Dr. Raye nodded at her. “That’s the spirit.” He wrote a few quick notes, then collected his stack of papers and attached them to his clipboard. “I should expect things will settle down any time now. A few days of this and neither side will have the temerity to push for much longer.”
He stood and left the office, with Lily following behind.
By the time they arrived in the officers’ ward, the VADs were just beginning their breakfast rounds. Though the ward was never as boisterous as the enlisted wards, it felt especially quiet this morning, like a fidgety child holding still for a church sermon. The regulars were attuned to the cycles of New Bedlam and tended to settle into a more silent mode when the freshly wounded joined their ranks.
The doctor stopped by the beds of the newer patients first. Most of them had amputated limbs, likely performed in haste at a casualty clearing station. Many suffered the additional injury of the recent gas attacks at Deville Wood. Though most had been hit with mustard gas, a few were suffering from the effects of phosgene, an especially cruel invention. Between seeping eyes, lung injuries and the terrible skin blisters, examination took much longer than for the more established patients. The new arrivals were so doped from morphine, they were scarcely aware of the doctor’s presence, or their own.
Lily trailed behind Dr. Raye, gripping a clipboard and taking notes regarding alterations to treatment or medication. On most of the charts, she noted “Cleared for England.” As soon as a bed was available, the man would be loaded on a hospital ship to finish recovering at a hospital ba
ck home. Not that any of them would ever fully recover. She’d seen thousands missing limbs or horribly disfigured, but the visible injuries were only the more obvious wounds. After years of living in ditches, watching so many of their comrades fall, how could a man remain unscarred?
She shook her head to clear her mind. She’d have time for contemplation later. For now, she focused on the new patients as she followed Dr. Raye through the ward.
When they made their way toward the rear of the ward and their regulars, Gordy greeted them with a grin.
“Lovely to see you!” Gordy wrestled with his cast and managed to sit up in bed, giving Lily a very enthusiastic wave. Likely in deference to the doctor’s presence, he’d left off calling her “Bluebird,” which was a relief.

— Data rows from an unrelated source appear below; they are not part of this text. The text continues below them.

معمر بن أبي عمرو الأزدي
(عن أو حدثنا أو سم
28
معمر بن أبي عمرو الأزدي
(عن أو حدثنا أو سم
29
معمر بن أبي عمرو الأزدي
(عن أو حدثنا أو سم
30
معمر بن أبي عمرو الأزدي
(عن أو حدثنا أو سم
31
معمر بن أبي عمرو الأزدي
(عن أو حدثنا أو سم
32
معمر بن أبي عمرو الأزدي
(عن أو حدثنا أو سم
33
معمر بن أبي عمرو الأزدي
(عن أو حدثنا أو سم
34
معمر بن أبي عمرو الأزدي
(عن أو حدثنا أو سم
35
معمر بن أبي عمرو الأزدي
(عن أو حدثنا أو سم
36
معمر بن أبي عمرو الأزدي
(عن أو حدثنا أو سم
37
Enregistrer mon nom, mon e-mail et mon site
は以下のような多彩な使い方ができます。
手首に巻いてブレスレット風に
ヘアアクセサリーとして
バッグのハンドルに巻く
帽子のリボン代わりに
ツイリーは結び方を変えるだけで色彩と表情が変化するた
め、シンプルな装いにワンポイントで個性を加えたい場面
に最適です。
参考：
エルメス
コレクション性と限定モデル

“Good morning,” Lily replied.
“Still staying off your foot, Lieutenant Robbins?”
“As ordered, sir,” Gordy said with a saucy salute.
The doctor chuckled. Gordy had an inappropriate charm that captured everyone. Well, everyone but the impenetrable matron. Lily’s smile faded at the thought of her.

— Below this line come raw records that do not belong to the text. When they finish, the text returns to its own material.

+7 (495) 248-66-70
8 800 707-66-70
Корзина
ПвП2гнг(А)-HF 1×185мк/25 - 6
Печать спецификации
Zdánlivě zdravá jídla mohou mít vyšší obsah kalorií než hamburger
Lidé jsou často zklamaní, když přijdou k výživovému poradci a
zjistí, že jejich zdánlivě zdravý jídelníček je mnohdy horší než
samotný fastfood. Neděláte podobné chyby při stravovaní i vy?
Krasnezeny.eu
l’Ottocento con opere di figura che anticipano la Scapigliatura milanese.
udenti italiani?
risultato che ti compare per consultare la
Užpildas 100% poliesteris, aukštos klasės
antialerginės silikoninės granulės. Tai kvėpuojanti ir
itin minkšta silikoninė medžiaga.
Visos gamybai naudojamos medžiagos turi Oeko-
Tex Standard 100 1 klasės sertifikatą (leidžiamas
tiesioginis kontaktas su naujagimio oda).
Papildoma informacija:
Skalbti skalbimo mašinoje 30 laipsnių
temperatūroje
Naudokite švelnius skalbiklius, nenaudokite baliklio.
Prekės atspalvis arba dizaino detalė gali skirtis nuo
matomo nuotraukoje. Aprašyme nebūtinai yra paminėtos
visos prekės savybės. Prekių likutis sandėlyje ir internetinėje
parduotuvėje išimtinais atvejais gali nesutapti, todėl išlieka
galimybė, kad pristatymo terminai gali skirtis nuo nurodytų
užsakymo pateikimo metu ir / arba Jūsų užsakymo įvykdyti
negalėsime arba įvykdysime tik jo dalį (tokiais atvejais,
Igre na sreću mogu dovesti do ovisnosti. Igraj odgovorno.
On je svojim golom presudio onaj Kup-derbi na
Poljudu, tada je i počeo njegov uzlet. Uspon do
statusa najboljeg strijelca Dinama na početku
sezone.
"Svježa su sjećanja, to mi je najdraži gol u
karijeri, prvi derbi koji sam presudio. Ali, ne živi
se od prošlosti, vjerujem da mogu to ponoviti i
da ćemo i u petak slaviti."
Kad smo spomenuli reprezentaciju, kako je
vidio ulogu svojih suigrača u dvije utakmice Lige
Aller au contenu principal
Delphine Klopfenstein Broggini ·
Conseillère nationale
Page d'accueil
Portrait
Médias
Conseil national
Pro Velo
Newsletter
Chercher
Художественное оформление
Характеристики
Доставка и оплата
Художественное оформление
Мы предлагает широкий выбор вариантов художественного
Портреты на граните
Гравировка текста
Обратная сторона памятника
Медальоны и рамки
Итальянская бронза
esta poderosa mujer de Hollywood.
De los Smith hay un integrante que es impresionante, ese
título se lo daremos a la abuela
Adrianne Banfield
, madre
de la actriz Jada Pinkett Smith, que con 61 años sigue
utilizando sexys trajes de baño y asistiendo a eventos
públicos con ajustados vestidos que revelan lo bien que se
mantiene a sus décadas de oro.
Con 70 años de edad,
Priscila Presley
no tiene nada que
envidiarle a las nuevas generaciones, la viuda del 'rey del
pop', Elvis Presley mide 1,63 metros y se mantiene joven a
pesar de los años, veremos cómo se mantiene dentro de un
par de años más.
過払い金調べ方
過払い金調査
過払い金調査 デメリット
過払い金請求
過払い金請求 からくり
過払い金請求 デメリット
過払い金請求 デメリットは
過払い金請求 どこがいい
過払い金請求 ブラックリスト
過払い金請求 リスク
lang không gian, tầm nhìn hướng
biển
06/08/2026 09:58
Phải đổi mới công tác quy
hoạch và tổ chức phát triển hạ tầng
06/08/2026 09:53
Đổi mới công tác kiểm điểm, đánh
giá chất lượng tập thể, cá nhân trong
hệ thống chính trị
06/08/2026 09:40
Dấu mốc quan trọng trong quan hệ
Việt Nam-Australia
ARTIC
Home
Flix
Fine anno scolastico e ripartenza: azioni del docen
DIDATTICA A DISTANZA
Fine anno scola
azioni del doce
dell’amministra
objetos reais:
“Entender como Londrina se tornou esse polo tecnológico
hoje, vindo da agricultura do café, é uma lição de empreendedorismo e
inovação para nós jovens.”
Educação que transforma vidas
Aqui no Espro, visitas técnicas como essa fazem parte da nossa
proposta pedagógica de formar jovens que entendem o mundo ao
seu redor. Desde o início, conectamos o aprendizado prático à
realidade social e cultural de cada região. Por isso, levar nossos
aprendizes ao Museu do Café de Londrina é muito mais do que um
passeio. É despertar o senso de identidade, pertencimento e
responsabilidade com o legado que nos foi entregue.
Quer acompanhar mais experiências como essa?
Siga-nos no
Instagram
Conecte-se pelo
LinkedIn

“The captain’s the one who can’t stay where he’s supposed to. Had another seizure yesterday. Did you hear?”
Lily swallowed. Her throat felt as if a stone sat in the center of it. Not the Captain. After seeing such a tidal wave of misery the past few days, she’d missed the Farmer-Captain and his quiet charm. She cast a quick glance at him. Though he was deeply asleep, his face looked haggard and pinched, his color far too pale.
Dr. Raye cleared his throat and grabbed the captain’s chart. He studied it with interest, making a little humming noise as he scanned the page. He looked at Gordy. “It was more prolonged than the last one. Has he woken since the incident, Lieutenant?”
“Not a peep from him, sir.”
“I see.” The doctor reached down to check the captain’s pulse. “Were you nearby when it occurred?”
“I was. Happened in a flash. As soon as they wheeled him into the back garden, he was out of his chair and laying in the dirt—his whole body jerking.”